We live in Redding. I actually chatted with Kimberly by email, but I didn't ask about older pups. I will do that.


----------



## bullwinkle

Try Cornerstone Kennels in Chico ,California... Kelly and Mandy. They also have older dogs available at times... Some on line now....as well as pups...


----------



## EstrellaVila

Tons of Norcal breeders, youve already been given names. They also go to local dog shows if you want to meet with them and become more educated in the breed (highly recommend it, and its TONS of fun!)


----------



## Poornima

ama0722 said:


> We have a lot of northern cali Hav Breeders on the forum and it is such a great area to live with a Havanese, they have tons of playdates- I was able to attend a few
> 
> My little boy Dasher is from Kathy who I can't say enough good things about her or my puppy buying experience. There are also several other great breeders from your area on the forum as well- Kimberly, *Elaine*, and Katie. If I am leaving any of you out, sorry I am on a brain freeze!
> 
> You may really want to check out the local havanese club up there as well-http://www.capitalhavaneseclub.com/
> 
> I am sure you will get a lot of members from that area to chime in so good luck with your search


I am originally from N. CA and my Benji and Lizzie are from *Elaine*. She is not only an experienced, reputable breeder but genuinely cares for her pups and puppy owners. She does all the health testing, shows her dogs in AKC shows, and offers all the support and guidance constantly. The puppies always get a good head start at potty training and doggie manners before they go to their forever homes. My experience with Elaine has been wonderful and I highly recommend her. She goes way beyond what is expected of a good, responsible breeder and she is everything I had hoped for.

As Amanda noted here, we have been truly lucky to have a wonderful group of breeders who are dedicated, supportive, experienced, and caring.
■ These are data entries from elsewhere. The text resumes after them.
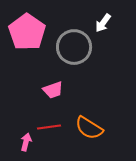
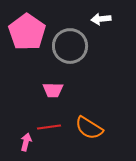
white arrow: moved 2 px left, 4 px up; rotated 48 degrees clockwise
gray circle: moved 4 px left, 1 px up
pink trapezoid: rotated 20 degrees clockwise
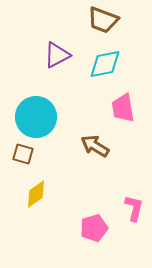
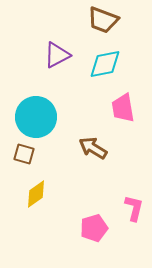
brown arrow: moved 2 px left, 2 px down
brown square: moved 1 px right
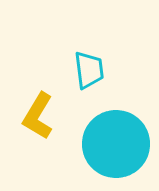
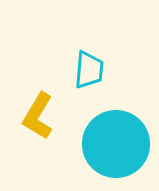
cyan trapezoid: rotated 12 degrees clockwise
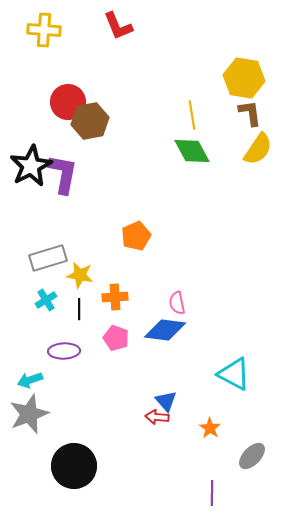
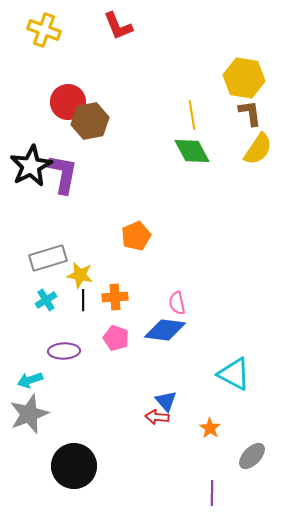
yellow cross: rotated 16 degrees clockwise
black line: moved 4 px right, 9 px up
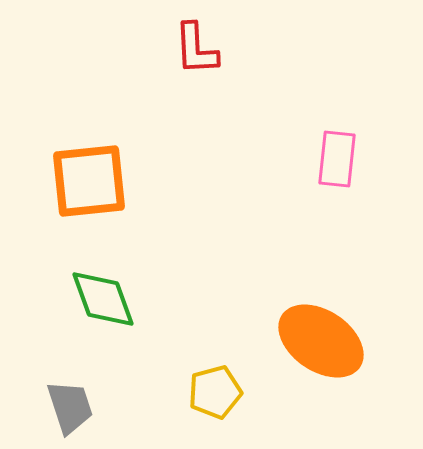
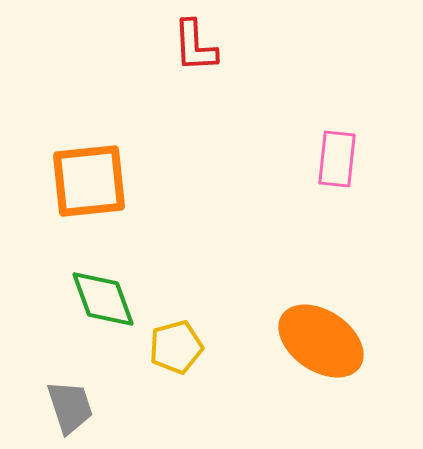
red L-shape: moved 1 px left, 3 px up
yellow pentagon: moved 39 px left, 45 px up
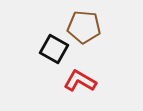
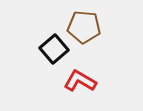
black square: rotated 20 degrees clockwise
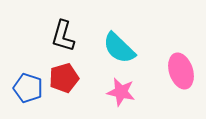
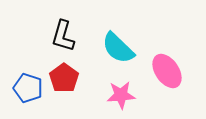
cyan semicircle: moved 1 px left
pink ellipse: moved 14 px left; rotated 16 degrees counterclockwise
red pentagon: rotated 20 degrees counterclockwise
pink star: moved 3 px down; rotated 16 degrees counterclockwise
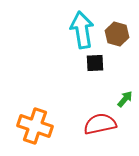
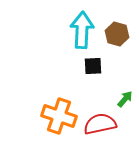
cyan arrow: rotated 12 degrees clockwise
black square: moved 2 px left, 3 px down
orange cross: moved 24 px right, 10 px up
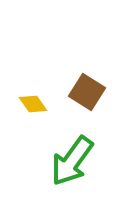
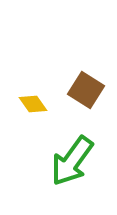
brown square: moved 1 px left, 2 px up
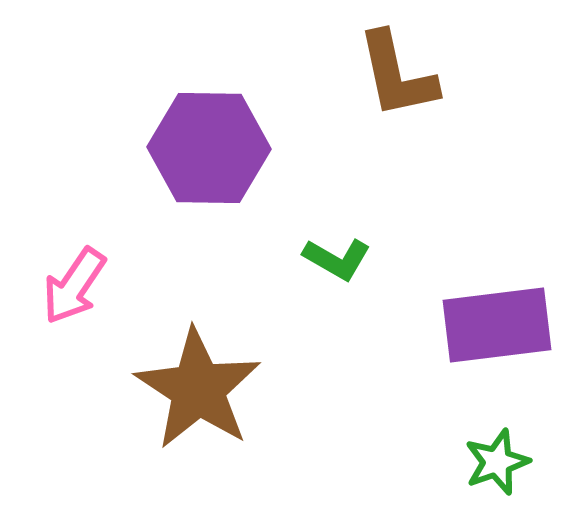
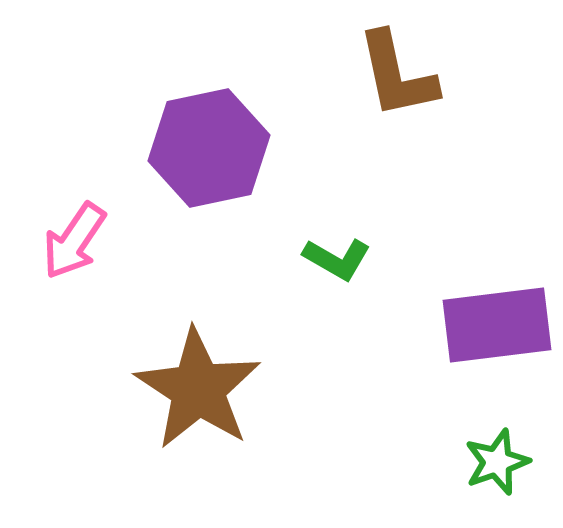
purple hexagon: rotated 13 degrees counterclockwise
pink arrow: moved 45 px up
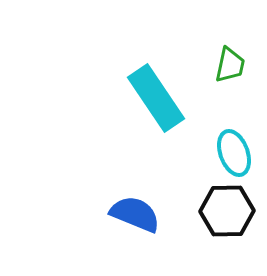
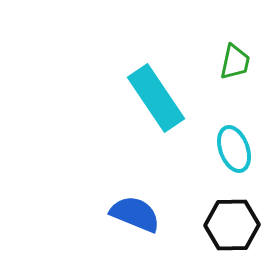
green trapezoid: moved 5 px right, 3 px up
cyan ellipse: moved 4 px up
black hexagon: moved 5 px right, 14 px down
It has been a pleasure to have met them at various playdates and get togethers.

Good luck with your search!


----------



## coleminer

I really appreciate all your help!

Laurie


----------



## sanducando

**bump* Looking for a breeder in the Bay area / NorCal*

Hi all,

I am so glad to have found this community. We have been learning lots from reading different threads as we prepare to adopt our first Hav 

Does anyone know of any breeders in the Bay area / NorCal with puppies available? We've found a few breeders with young / adult dogs, but only one breeder with pups (Cornerstone Kennels). We've discovered that a lot of breeders mentioned earlier in this thread have stopped breeding, so any guidance would be greatly appreciated from the experts!

Happy holidays everyone!

Sandy


----------



## CacheHavs

Hi Sandy,
Welcome to the forum :welcome: I am glad that you have found us 

I just sent you a private message.


----------



## TilliesMom

okay, REDDING!!! No way! wooooot! woooot!!!!!
I'm gonna send you a pm!


----------



## lfung5

I don't think Cornerstone Kennels does all the proper health testing. You might want to research that. There are a ton of great breeder sin your area. I'm sure some other members will chime in.


----------



## juliav

Sandy,

Did you see breeder recommendations on the previous page??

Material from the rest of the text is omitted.